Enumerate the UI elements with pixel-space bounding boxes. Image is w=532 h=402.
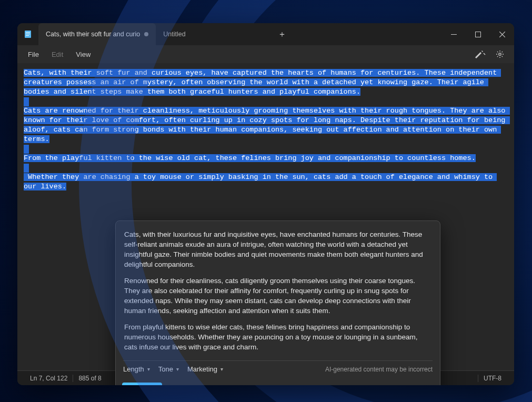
tab-inactive[interactable]: Untitled — [156, 23, 272, 45]
replace-button[interactable]: Replace — [122, 383, 162, 385]
notepad-window: Cats, with their soft fur and curio Unti… — [17, 23, 514, 385]
ai-rewrite-panel: Cats, with their luxurious fur and inqui… — [115, 220, 440, 385]
svg-point-6 — [499, 53, 501, 55]
svg-rect-2 — [26, 34, 30, 34]
maximize-button[interactable] — [466, 23, 490, 45]
next-suggestion-button[interactable] — [210, 385, 221, 386]
editor-area[interactable]: Cats, with their soft fur and curious ey… — [17, 63, 514, 370]
ai-rewrite-icon[interactable] — [471, 47, 489, 61]
format-dropdown[interactable]: Marketing▾ — [187, 365, 223, 373]
close-icon[interactable] — [264, 385, 275, 386]
app-icon — [17, 23, 38, 45]
status-chars: 885 of 8 — [73, 375, 106, 382]
svg-rect-5 — [475, 32, 480, 37]
ai-options-row: Length▾ Tone▾ Marketing▾ AI-generated co… — [116, 361, 440, 378]
tab-title: Untitled — [163, 31, 185, 38]
ai-actions-row: Replace 1 of 3 ✦ 40 — [116, 378, 440, 385]
new-tab-button[interactable]: ＋ — [272, 23, 293, 45]
ai-disclaimer: AI-generated content may be incorrect — [325, 366, 433, 373]
menu-file[interactable]: File — [23, 48, 44, 61]
tab-title: Cats, with their soft fur and curio — [46, 31, 140, 38]
settings-icon[interactable] — [491, 47, 509, 61]
menubar: File Edit View — [17, 45, 514, 63]
chevron-down-icon: ▾ — [176, 366, 179, 372]
copy-icon[interactable] — [228, 385, 239, 386]
flag-icon[interactable] — [398, 385, 408, 386]
menu-view[interactable]: View — [71, 48, 96, 61]
minimize-button[interactable] — [441, 23, 466, 45]
close-button[interactable] — [490, 23, 514, 45]
svg-rect-4 — [451, 34, 457, 35]
tone-dropdown[interactable]: Tone▾ — [158, 365, 179, 373]
svg-rect-1 — [26, 32, 30, 33]
statusbar: Ln 7, Col 122 885 of 8 UTF-8 — [17, 370, 514, 385]
chevron-down-icon: ▾ — [220, 366, 223, 372]
svg-rect-3 — [26, 35, 29, 36]
modified-indicator-icon — [144, 32, 148, 36]
status-encoding: UTF-8 — [478, 375, 507, 382]
tab-active[interactable]: Cats, with their soft fur and curio — [38, 23, 156, 45]
refresh-icon[interactable] — [246, 385, 257, 386]
length-dropdown[interactable]: Length▾ — [123, 365, 150, 373]
prev-suggestion-button[interactable] — [168, 385, 179, 386]
menu-edit[interactable]: Edit — [46, 48, 68, 61]
document-text: Cats, with their soft fur and curious ey… — [24, 68, 508, 192]
chevron-down-icon: ▾ — [147, 366, 150, 372]
titlebar: Cats, with their soft fur and curio Unti… — [17, 23, 514, 45]
ai-suggestion-text: Cats, with their luxurious fur and inqui… — [116, 221, 440, 357]
status-cursor: Ln 7, Col 122 — [25, 375, 73, 382]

========

**Work required:** Could the lines above be copied out exactly, with no image carried over?

**Expected answer:**
Enumerate the UI elements with pixel-space bounding boxes. Image is w=532 h=402.
tab-inactive[interactable]: Untitled — [156, 23, 272, 45]
replace-button[interactable]: Replace — [122, 383, 162, 385]
notepad-window: Cats, with their soft fur and curio Unti… — [17, 23, 514, 385]
ai-rewrite-panel: Cats, with their luxurious fur and inqui… — [115, 220, 440, 385]
svg-point-6 — [499, 53, 501, 55]
svg-rect-2 — [26, 34, 30, 34]
maximize-button[interactable] — [466, 23, 490, 45]
next-suggestion-button[interactable] — [210, 385, 221, 386]
editor-area[interactable]: Cats, with their soft fur and curious ey… — [17, 63, 514, 370]
ai-rewrite-icon[interactable] — [471, 47, 489, 61]
format-dropdown[interactable]: Marketing▾ — [187, 365, 223, 373]
close-icon[interactable] — [264, 385, 275, 386]
app-icon — [17, 23, 38, 45]
status-chars: 885 of 8 — [73, 375, 106, 382]
svg-rect-5 — [475, 32, 480, 37]
ai-options-row: Length▾ Tone▾ Marketing▾ AI-generated co… — [116, 361, 440, 378]
tab-title: Untitled — [163, 31, 185, 38]
ai-actions-row: Replace 1 of 3 ✦ 40 — [116, 378, 440, 385]
new-tab-button[interactable]: ＋ — [272, 23, 293, 45]
ai-disclaimer: AI-generated content may be incorrect — [325, 366, 433, 373]
menu-file[interactable]: File — [23, 48, 44, 61]
tab-title: Cats, with their soft fur and curio — [46, 31, 140, 38]
settings-icon[interactable] — [491, 47, 509, 61]
menubar: File Edit View — [17, 45, 514, 63]
chevron-down-icon: ▾ — [176, 366, 179, 372]
copy-icon[interactable] — [228, 385, 239, 386]
flag-icon[interactable] — [398, 385, 408, 386]
menu-view[interactable]: View — [71, 48, 96, 61]
minimize-button[interactable] — [441, 23, 466, 45]
close-button[interactable] — [490, 23, 514, 45]
svg-rect-4 — [451, 34, 457, 35]
tone-dropdown[interactable]: Tone▾ — [158, 365, 179, 373]
svg-rect-1 — [26, 32, 30, 33]
statusbar: Ln 7, Col 122 885 of 8 UTF-8 — [17, 370, 514, 385]
chevron-down-icon: ▾ — [220, 366, 223, 372]
svg-rect-3 — [26, 35, 29, 36]
modified-indicator-icon — [144, 32, 148, 36]
status-encoding: UTF-8 — [478, 375, 507, 382]
tab-active[interactable]: Cats, with their soft fur and curio — [38, 23, 156, 45]
refresh-icon[interactable] — [246, 385, 257, 386]
length-dropdown[interactable]: Length▾ — [123, 365, 150, 373]
prev-suggestion-button[interactable] — [168, 385, 179, 386]
menu-edit[interactable]: Edit — [46, 48, 68, 61]
document-text: Cats, with their soft fur and curious ey… — [24, 68, 508, 192]
chevron-down-icon: ▾ — [147, 366, 150, 372]
titlebar: Cats, with their soft fur and curio Unti… — [17, 23, 514, 45]
ai-suggestion-text: Cats, with their luxurious fur and inqui… — [116, 221, 440, 357]
status-cursor: Ln 7, Col 122 — [25, 375, 73, 382]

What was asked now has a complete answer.